Paul Krugman recently provided an excellent response to that line of thinking in his New York Times column. It wasn’t aimed at Bruton, but was a general response to that line of thinking (and we have a lot of political leaders here in the USA who totally approve of it). Here’s what I find to be the most relevant passage:
if you look at United States history since World War II, you find that of the 10 presidents who preceded Barack Obama, seven left office with a debt ratio lower than when they came in. Who were the three exceptions? Ronald Reagan and the two George Bushes. So debt increases that didn’t arise either from war or from extraordinary financial crisis are entirely associated with hard-line conservative governments.
And there’s a reason for that association: U.S. conservatives have long followed a strategy of “starving the beast,” slashing taxes so as to deprive the government of the revenue it needs to pay for popular programs.

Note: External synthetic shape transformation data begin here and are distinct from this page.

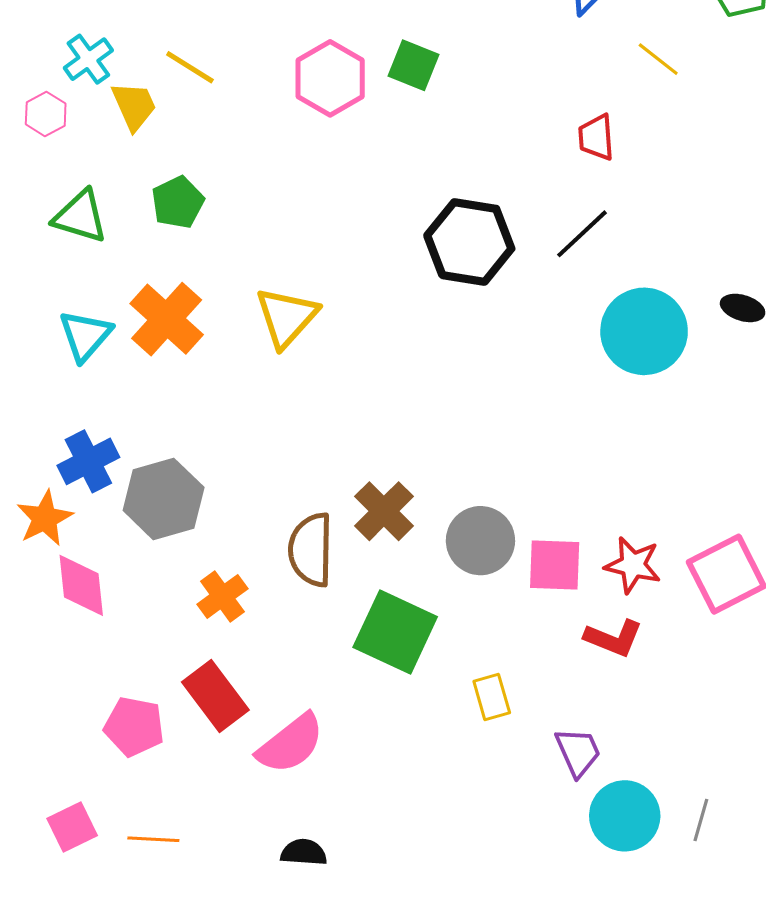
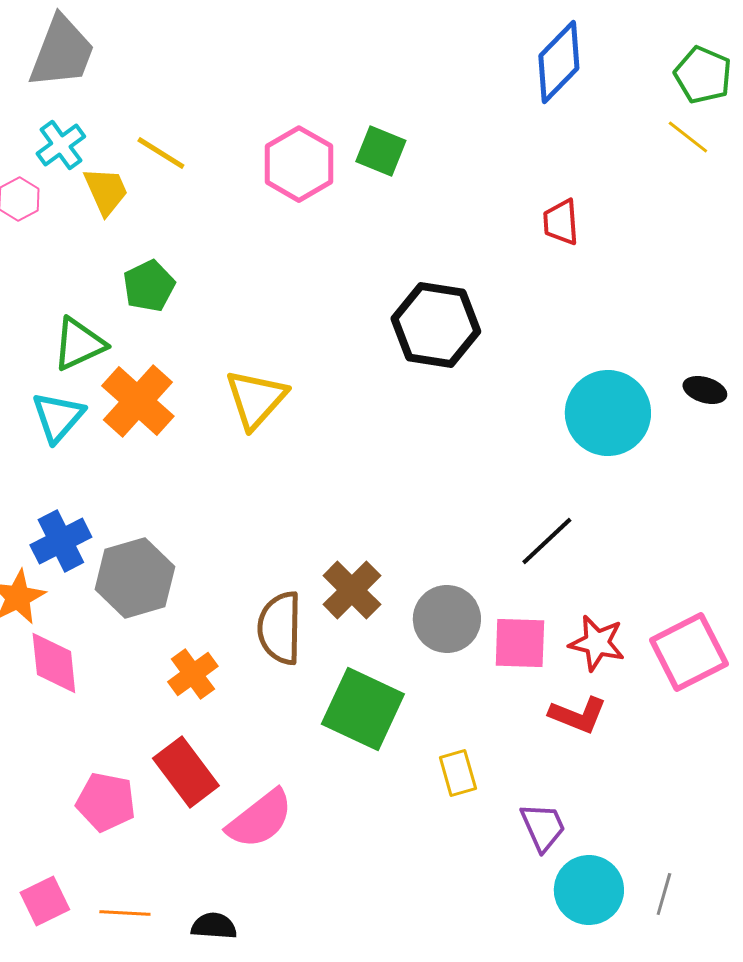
yellow line: (658, 59) -> (688, 137), moved
green triangle: (80, 217) -> (79, 344), moved, turned -42
black line: (582, 234) -> (547, 541), moved
black semicircle: (304, 852) -> (214, 926), moved

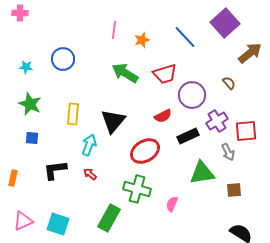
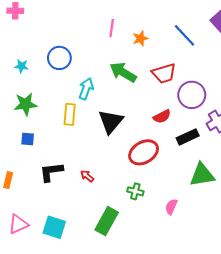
green star: (30, 104) -> (26, 104), turned -30
cyan arrow: (89, 145) -> (86, 89), moved
green cross: (137, 189) -> (135, 191), size x0.6

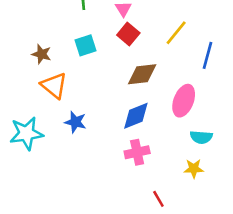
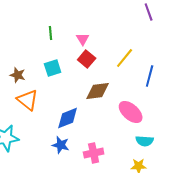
pink ellipse: (184, 101) -> (131, 112), turned -70
blue diamond: (136, 116) -> (68, 118), moved
blue star: (75, 122) -> (61, 145), moved

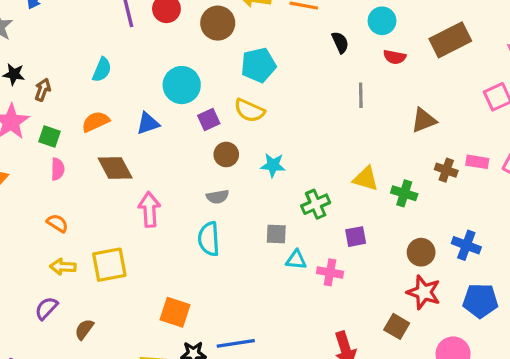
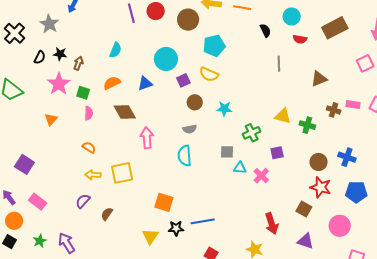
pink cross: (330, 272) -> (261, 176), turned 35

The funny thing is that right now these same hard-line conservatives declare that we must not run deficits in times of economic crisis. Why? Because, they say, politicians won’t do the right thing and pay down the debt in good times. And who are these irresponsible politicians they’re talking about? Why, themselves.
To me, it sounds like a fiscal version of the classic definition of chutzpah — namely, killing your parents, then demanding sympathy because you’re an orphan. Here we have conservatives telling us that we must tighten our belts despite mass unemployment, because otherwise future conservatives will keep running deficits once times improve.
Krugman’s column is carried by the Irish Times on the front page of its business supplement, below the fold, so I read that ;) I thought the chutzpah bit was particularly good.
It’s quite likely Bruton saw that too - I suppose the difference is that every Irish government since the late 1980s (the last time Ireland was in a serious recession) left office with a lower debt-to-GDP ratio than it started with; including his own government between 1994 and 1997 which lowered the ratio from 88.4% to 73.4% (see). Presumably he’s aware of that, which is why he referred to spending rather than paying down debt (or its relative erosion by growth).
But I also think it’s because the idea of ‘starving the beast’ hasn’t, at least up until now, had any currency in Ireland - even on the right. Without a large military and with historic economic underdevelopment, there was no ‘beast’ until the boom years allowed Ireland to do some catching up compared to European levels of public spending, although the boom-time economics also allowed the later governments to do so while keeping the tax take (as a percentage of GDP) below the European average, closer to the US level. And we did this while running budget surpluses and reducing our debt levels, conditions Europe sees as evidence of good fiscal housekeeping.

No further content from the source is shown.